What to do
Search the records below for the string "товаров" and copy each line where it turns up.

Provided data
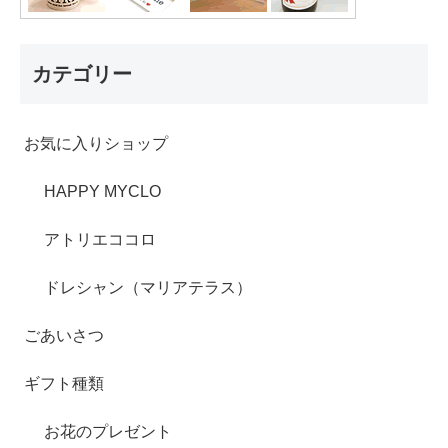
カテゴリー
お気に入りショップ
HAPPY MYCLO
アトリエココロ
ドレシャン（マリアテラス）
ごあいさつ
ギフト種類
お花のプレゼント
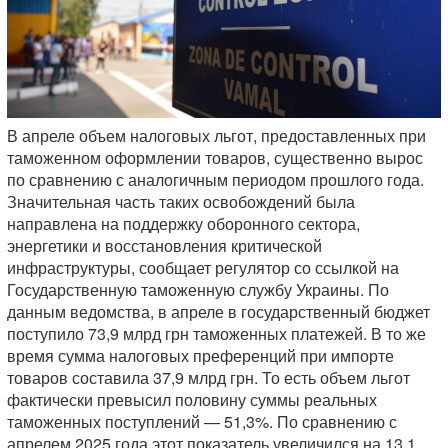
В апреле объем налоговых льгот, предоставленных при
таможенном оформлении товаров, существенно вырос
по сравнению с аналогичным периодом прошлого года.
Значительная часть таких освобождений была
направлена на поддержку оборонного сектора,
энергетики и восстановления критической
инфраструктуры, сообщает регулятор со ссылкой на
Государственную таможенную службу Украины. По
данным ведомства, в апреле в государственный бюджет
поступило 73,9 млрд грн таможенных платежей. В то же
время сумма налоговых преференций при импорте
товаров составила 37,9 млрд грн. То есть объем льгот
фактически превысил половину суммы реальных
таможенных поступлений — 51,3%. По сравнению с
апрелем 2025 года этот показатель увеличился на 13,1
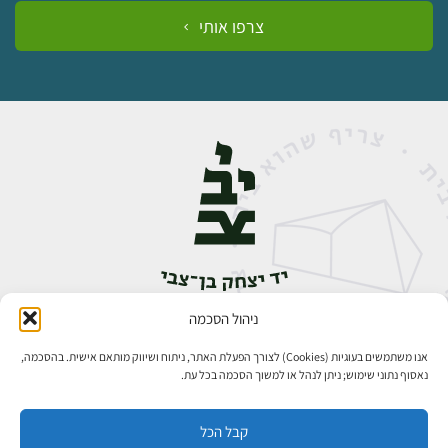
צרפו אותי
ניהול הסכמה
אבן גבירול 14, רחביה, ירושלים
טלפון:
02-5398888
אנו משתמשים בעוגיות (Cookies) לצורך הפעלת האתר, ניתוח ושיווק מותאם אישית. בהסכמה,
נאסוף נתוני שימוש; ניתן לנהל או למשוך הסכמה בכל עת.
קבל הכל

--

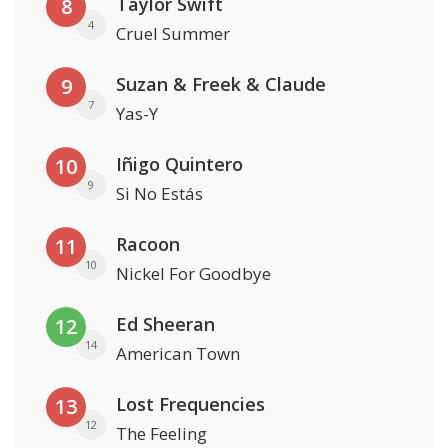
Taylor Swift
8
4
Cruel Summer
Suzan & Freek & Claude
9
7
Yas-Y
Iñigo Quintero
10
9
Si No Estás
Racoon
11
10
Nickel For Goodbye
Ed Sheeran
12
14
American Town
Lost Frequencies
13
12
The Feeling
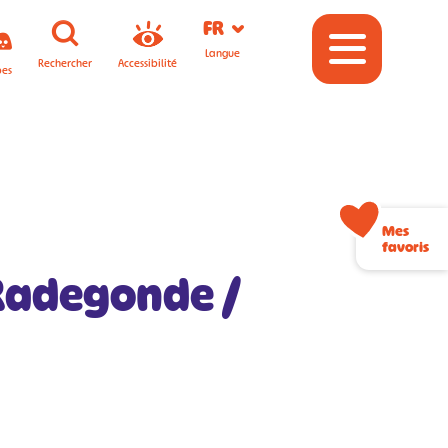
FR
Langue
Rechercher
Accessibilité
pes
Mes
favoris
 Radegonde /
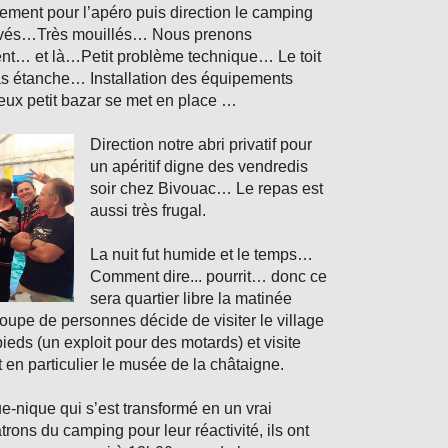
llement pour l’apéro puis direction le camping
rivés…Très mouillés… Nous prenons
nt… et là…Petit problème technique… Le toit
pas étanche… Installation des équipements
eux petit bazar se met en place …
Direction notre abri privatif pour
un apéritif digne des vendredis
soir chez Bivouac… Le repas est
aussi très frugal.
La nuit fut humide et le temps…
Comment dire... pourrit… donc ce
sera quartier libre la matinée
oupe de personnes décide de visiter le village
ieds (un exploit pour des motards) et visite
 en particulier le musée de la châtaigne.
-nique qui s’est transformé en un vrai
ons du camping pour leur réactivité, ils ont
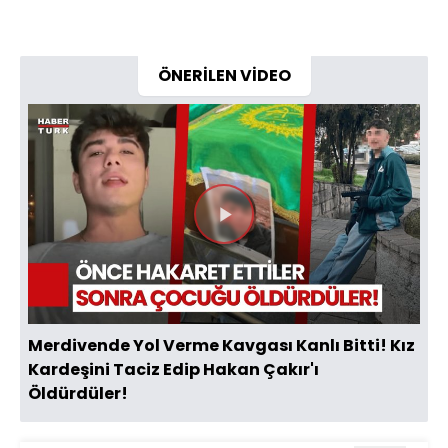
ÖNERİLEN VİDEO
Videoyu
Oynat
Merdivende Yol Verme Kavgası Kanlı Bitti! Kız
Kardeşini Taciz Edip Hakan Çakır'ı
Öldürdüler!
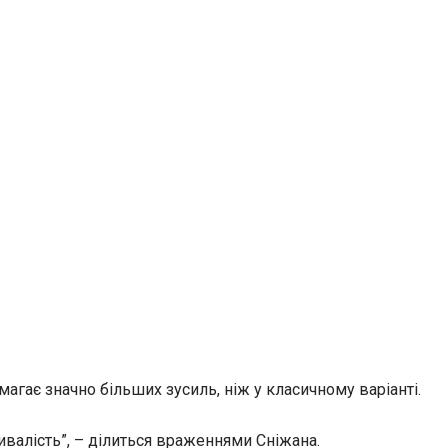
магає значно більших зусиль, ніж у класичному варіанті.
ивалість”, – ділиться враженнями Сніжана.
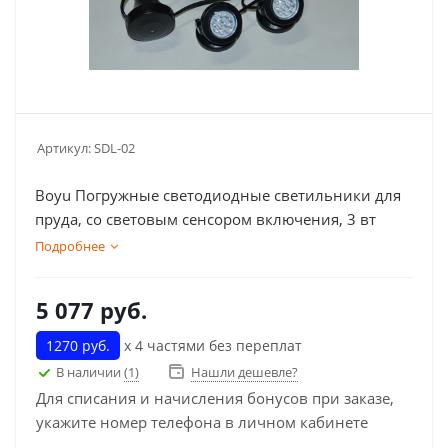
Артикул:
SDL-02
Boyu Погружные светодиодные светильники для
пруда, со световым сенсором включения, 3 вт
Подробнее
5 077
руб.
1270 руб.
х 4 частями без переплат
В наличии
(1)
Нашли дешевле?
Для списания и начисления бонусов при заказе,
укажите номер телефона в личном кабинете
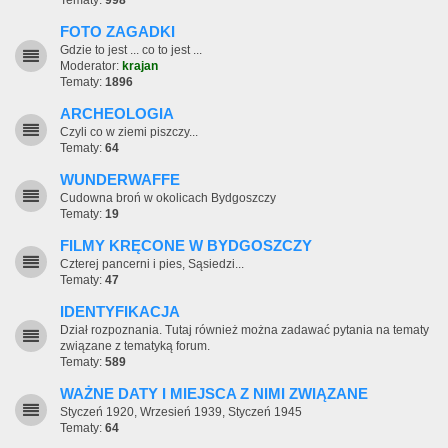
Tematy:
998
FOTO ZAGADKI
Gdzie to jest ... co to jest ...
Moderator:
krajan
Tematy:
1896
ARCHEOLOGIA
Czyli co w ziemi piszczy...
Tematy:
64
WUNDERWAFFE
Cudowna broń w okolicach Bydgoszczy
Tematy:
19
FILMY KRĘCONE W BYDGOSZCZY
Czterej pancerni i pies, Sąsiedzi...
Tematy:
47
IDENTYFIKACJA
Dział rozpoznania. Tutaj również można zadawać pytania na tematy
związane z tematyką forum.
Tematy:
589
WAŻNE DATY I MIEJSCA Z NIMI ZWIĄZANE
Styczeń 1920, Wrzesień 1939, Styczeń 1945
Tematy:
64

Output of the task
таможенном оформлении товаров, существенно вырос
товаров составила 37,9 млрд грн. То есть объем льгот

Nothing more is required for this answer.